Note: If the current page is homepage then default $pageNum is 1 and
if $pageNum is set as 2, it will work as
if($pageNum){
$PreviousPageNumber = $pageNum - 1;
$NextPageNumber = $pageNum + 1;
echo '<a href="?page='. $PreviousPageNumber .'>Previous Page</a>';
echo '<a href="?page='. $NextPageNumber .'>Next Page</a>";
}
Note: Following code is use to show record affected by page numbers
$GetPreviousRecord = ($pageNum - 1) * $rowsPerPage;
Note: The first, optional value of LIMIT is the start position. Note:
And the second required value is the number of rows to retrieve.
$query = "SELECT * FROM post WHERE LIMIT $GetPreviousRecord, $rowsPerPage";
$result = mysql_query($query);
And in last use the WHILE loop to get all records from database by using LIMIT.
how can i check current number in mysql where....
my query is
$aid = 16;
$get_prev_photo = mysql_query("SELECT * FROM photos WHERE album_id='$aid' AND pic_id<'$picid' ORDER BY pic_id LIMIT 1");
$get_next_photo = mysql_query("SELECT * FROM photos WHERE album_id='$aid' AND pic_id>'$picid' ORDER BY pic_id LIMIT 1");
while i am getting current photo with following query
$photo = mysql_query("SELECT * FROM photos WHERE pic_id='$picid' LIMIT 1");
and getting total photos in album with following query
$photos = mysql_query("SELECT * FROM photos WHERE album_id='$aid'");
$total_photos = mysql_num_rows($photos);
now i want to check where i am and show it as Showing 1 of 20, showing 6 of 20 and so on...

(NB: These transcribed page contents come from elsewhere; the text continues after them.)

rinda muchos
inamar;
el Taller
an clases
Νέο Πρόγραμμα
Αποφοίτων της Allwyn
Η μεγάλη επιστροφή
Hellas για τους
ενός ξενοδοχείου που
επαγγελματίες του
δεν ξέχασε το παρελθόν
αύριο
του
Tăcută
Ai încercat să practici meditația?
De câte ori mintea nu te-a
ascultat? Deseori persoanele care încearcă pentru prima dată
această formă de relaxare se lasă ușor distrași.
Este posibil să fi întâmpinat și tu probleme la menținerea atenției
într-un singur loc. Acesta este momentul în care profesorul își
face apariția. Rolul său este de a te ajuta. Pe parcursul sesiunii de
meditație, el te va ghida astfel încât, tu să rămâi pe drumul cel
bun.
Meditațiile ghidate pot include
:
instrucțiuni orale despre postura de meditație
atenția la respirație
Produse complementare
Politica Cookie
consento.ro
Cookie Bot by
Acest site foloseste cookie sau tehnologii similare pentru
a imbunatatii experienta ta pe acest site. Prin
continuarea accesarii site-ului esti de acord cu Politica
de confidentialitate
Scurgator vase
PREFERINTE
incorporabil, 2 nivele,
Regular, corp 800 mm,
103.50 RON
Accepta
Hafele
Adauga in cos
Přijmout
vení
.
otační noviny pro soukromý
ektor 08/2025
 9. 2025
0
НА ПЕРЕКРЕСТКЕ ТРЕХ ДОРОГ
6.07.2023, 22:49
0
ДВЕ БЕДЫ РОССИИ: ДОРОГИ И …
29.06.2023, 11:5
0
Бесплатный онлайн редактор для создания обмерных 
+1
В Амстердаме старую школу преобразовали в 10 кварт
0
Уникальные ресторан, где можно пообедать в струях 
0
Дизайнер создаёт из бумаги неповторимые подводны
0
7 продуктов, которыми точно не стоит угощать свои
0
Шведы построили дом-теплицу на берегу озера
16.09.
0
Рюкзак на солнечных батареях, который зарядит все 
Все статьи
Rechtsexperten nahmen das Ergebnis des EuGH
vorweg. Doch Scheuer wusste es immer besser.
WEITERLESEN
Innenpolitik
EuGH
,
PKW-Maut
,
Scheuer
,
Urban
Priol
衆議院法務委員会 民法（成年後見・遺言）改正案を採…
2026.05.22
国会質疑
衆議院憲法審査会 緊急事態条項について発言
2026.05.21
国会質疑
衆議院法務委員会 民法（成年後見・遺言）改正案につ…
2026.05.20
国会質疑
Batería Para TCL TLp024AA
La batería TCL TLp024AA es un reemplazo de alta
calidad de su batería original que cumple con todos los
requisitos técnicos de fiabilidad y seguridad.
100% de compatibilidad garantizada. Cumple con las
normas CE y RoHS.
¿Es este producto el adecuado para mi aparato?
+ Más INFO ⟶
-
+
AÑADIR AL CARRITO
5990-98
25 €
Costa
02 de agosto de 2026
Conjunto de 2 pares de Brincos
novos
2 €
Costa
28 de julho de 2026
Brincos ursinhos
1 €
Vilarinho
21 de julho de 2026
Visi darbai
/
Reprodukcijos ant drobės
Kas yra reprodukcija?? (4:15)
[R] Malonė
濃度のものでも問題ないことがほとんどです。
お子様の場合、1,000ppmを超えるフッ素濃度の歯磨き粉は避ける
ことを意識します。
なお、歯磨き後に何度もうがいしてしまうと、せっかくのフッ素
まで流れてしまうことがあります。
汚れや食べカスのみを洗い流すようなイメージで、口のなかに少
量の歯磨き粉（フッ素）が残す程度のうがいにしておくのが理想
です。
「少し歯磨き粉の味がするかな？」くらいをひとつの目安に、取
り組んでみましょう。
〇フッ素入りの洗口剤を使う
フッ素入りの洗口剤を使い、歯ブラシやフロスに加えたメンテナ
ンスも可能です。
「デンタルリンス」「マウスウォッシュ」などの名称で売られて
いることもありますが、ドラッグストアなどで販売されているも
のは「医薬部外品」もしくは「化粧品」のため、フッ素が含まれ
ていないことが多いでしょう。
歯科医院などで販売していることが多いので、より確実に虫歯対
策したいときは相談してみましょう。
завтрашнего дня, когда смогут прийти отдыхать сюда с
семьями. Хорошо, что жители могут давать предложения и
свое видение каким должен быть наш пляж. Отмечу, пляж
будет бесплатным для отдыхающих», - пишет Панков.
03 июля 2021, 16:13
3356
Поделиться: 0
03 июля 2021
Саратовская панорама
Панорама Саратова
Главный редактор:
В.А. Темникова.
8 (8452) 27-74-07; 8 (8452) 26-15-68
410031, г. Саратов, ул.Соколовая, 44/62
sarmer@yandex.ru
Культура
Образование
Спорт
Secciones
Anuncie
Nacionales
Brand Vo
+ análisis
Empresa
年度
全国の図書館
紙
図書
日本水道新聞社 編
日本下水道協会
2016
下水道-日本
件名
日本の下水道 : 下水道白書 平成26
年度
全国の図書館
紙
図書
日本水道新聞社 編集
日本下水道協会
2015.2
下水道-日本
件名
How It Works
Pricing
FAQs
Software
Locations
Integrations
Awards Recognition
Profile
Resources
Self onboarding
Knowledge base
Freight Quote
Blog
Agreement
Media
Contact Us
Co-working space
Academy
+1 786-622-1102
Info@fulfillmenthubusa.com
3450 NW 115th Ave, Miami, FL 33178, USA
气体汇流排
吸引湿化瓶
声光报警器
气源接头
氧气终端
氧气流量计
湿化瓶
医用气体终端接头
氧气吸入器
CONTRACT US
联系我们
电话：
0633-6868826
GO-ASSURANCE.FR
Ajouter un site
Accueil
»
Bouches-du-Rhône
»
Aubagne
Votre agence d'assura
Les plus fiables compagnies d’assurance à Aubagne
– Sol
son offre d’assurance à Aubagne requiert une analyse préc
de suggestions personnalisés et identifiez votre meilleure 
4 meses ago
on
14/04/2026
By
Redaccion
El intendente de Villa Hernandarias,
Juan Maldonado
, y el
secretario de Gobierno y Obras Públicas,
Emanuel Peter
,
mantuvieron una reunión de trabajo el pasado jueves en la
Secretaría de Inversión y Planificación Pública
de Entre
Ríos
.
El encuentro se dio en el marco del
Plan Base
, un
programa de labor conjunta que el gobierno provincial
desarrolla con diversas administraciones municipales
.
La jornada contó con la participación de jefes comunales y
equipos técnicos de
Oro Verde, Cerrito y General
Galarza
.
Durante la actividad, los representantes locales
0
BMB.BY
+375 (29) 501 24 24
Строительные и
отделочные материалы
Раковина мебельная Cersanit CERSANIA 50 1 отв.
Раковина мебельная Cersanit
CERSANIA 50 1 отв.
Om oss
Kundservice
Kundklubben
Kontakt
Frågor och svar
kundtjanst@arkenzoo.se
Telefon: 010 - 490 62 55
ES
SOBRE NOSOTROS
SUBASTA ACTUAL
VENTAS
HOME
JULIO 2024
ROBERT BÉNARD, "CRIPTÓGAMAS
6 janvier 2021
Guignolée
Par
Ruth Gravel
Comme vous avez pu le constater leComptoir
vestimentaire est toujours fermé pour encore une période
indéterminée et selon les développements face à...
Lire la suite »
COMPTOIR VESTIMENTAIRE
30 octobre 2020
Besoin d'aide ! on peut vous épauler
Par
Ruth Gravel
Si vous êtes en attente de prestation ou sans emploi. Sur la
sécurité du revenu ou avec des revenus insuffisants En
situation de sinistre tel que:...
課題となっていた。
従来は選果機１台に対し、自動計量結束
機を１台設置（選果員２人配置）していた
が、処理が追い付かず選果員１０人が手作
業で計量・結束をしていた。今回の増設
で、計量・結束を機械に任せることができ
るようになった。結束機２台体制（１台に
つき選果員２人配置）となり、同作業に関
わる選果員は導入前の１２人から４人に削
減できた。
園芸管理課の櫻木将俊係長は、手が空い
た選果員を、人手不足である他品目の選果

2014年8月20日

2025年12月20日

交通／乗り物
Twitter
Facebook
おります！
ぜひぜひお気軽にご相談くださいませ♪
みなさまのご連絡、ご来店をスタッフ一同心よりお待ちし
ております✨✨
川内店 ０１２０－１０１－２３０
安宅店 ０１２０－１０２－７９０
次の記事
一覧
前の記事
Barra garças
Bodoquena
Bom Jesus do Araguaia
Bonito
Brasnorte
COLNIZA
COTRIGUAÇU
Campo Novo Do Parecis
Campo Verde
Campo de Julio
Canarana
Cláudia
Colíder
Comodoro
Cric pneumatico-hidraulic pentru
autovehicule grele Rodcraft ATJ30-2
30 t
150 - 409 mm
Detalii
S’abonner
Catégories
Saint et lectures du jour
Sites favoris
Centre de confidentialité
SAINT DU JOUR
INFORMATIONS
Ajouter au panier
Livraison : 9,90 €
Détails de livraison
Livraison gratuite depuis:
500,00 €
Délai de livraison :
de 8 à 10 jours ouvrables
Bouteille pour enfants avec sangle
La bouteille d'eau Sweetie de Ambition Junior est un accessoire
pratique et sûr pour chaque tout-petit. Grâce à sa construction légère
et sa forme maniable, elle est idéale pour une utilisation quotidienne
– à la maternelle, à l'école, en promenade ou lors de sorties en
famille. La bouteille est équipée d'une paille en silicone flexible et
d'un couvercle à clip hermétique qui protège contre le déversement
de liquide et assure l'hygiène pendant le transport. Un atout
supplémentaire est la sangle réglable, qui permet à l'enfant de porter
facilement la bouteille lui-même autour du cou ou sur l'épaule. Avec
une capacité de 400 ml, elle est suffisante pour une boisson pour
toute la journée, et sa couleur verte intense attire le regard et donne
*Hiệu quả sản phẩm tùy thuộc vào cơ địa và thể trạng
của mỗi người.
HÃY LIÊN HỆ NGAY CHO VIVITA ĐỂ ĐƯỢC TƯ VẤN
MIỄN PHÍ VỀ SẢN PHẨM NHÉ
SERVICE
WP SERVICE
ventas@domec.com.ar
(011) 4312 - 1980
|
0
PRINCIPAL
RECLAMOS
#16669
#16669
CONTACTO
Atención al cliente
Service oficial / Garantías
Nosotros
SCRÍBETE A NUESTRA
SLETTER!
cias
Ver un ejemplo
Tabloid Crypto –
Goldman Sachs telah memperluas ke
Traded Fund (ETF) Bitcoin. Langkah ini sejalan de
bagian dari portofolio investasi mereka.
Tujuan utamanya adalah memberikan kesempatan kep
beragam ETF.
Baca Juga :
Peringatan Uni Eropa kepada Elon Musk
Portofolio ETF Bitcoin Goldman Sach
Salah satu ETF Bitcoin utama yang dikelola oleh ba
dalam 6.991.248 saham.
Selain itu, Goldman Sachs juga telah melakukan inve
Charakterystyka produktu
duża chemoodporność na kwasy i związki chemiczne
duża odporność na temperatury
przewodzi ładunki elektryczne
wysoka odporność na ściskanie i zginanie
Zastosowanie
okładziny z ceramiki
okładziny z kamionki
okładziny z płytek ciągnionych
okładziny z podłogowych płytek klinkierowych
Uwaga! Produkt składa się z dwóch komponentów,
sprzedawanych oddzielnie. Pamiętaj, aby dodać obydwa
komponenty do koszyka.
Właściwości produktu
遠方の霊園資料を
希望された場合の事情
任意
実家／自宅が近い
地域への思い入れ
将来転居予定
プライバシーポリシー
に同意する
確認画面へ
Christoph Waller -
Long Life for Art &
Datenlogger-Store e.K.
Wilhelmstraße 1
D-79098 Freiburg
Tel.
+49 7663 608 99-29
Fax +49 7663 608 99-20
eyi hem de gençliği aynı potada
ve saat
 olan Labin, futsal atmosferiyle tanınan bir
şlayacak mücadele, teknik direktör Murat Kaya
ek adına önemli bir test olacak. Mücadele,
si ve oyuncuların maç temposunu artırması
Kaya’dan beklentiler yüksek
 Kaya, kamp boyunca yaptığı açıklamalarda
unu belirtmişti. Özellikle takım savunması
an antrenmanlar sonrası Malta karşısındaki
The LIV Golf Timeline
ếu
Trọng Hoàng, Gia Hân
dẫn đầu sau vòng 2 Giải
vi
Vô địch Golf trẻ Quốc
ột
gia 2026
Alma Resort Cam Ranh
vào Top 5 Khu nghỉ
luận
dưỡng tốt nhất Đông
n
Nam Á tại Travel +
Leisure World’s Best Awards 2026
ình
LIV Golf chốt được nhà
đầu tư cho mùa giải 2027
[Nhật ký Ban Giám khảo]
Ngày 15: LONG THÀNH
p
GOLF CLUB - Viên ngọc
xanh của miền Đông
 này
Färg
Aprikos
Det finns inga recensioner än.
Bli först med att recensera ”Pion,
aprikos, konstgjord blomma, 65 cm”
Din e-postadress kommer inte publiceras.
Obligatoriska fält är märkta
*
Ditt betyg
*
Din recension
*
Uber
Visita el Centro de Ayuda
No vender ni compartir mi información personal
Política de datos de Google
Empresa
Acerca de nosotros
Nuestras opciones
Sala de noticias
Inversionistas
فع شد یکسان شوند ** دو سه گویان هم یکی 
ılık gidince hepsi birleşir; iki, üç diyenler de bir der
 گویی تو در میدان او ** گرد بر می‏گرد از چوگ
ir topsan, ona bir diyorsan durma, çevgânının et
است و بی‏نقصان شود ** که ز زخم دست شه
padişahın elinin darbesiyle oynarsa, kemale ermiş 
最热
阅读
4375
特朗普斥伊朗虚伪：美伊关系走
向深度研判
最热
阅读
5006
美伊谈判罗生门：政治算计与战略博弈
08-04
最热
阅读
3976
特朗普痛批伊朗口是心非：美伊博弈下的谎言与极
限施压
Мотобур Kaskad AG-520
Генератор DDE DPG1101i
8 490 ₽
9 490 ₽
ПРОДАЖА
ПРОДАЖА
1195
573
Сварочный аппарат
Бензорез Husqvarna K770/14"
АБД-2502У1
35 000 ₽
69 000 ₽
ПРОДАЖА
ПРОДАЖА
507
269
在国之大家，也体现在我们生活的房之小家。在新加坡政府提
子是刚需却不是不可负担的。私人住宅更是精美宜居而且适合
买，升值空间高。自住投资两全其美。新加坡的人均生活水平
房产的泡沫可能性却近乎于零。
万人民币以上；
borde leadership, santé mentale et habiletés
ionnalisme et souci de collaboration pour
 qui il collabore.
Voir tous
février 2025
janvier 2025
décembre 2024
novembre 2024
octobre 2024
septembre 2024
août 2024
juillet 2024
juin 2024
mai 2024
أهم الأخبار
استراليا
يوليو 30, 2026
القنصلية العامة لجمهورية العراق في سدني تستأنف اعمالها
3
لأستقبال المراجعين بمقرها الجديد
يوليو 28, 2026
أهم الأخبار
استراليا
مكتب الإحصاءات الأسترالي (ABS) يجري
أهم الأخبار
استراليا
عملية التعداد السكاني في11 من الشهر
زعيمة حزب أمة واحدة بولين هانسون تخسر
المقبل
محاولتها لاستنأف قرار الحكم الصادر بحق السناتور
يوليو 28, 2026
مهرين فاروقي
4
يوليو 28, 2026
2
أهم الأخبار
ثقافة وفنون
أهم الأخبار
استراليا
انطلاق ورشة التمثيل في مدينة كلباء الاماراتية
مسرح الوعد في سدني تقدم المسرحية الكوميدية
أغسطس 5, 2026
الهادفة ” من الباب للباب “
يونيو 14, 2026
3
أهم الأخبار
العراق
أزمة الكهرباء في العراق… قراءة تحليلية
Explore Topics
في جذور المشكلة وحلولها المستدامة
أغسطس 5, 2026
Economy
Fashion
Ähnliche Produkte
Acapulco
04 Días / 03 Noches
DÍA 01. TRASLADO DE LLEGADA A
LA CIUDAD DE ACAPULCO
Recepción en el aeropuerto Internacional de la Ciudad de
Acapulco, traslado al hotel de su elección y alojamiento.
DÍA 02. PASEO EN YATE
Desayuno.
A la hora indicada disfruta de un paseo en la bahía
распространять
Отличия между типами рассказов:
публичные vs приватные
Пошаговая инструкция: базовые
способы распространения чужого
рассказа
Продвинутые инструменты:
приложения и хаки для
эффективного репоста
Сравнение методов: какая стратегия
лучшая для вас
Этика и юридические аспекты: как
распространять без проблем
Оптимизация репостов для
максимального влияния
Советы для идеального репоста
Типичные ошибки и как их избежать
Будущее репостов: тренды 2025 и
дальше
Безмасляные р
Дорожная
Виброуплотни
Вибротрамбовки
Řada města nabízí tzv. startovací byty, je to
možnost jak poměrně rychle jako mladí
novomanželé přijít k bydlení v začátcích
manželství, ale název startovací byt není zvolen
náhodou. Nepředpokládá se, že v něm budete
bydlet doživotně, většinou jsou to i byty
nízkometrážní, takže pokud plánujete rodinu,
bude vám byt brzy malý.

now i want to check where i am actually...
i think you are referring to pagination, which can be achieved using LIMIT and OFFSET sql
decide the number of results you want per page, then select that many
create links like:
View the next 10
and dynamically change those every time
queries look ~like~
$offset=$_GET['view'];
SELECT * FROM table WHERE `condition`=true LIMIT 5 OFFSET $offset
this translates roughly as
select 5 from the table, starting at the 10th record
This is bad:
$photos = mysql_query("SELECT * FROM photos WHERE album_id='$aid'");
Because it grabs all the fields for the entire album of photos when all you really want is the count. Instead, get the total number of photos in the album like this:
$result = mysql_query("SELECT count(1) as total_photos FROM photos
WHERE album_id='$aid'");
if ($result === false) {
print mysql_error();
exit(1);
}
$row = mysql_fetch_object($result);
$total_photos = $row->total_photos;
mysql_free_result($result);
Now you have the count of the total number of photos in the album so that you can set up paging. Let's say as an example that the limit is set to 20 photos per page. So that means that you can list photos 1 - 20, 21 - 40, etc. Create a $page variable (from user input, default 1) that represents the page number you are on and $limit and $offset variables to plug into your query.
$limit = 20;
$page = $_POST['page'] || 1; // <-- or however you get user input
$offset = $limit * ($page - 1);
I'll leave the part where you code the list of pages up to you. Next query for the photos based on the variables you created.
$result = mysql_query("SELECT * FROM photos WHERE album_id='$aid'
ORDER BY pic_id LIMIT $limit OFFSET $offset");
if ($result === false) {
print mysql_error();
exit(1);
}
$photo_num = $offset;
while ($row = mysql_fetch_object($result)) {
$photo_num++;
$pic_id = $row->pic_id;
// get the rest of the variables and do stuff here
// like print the photo number for example
print "Showing photo $photo_num of $total_photos\n";
}
mysql_free_result($result);
I'll leave better error handing, doing something with the data, and the rest of the details up to you. But that is the basics. Also I did not check my code for errors so there might be some syntax problems above. To make a single photo per page just make $limit = 1.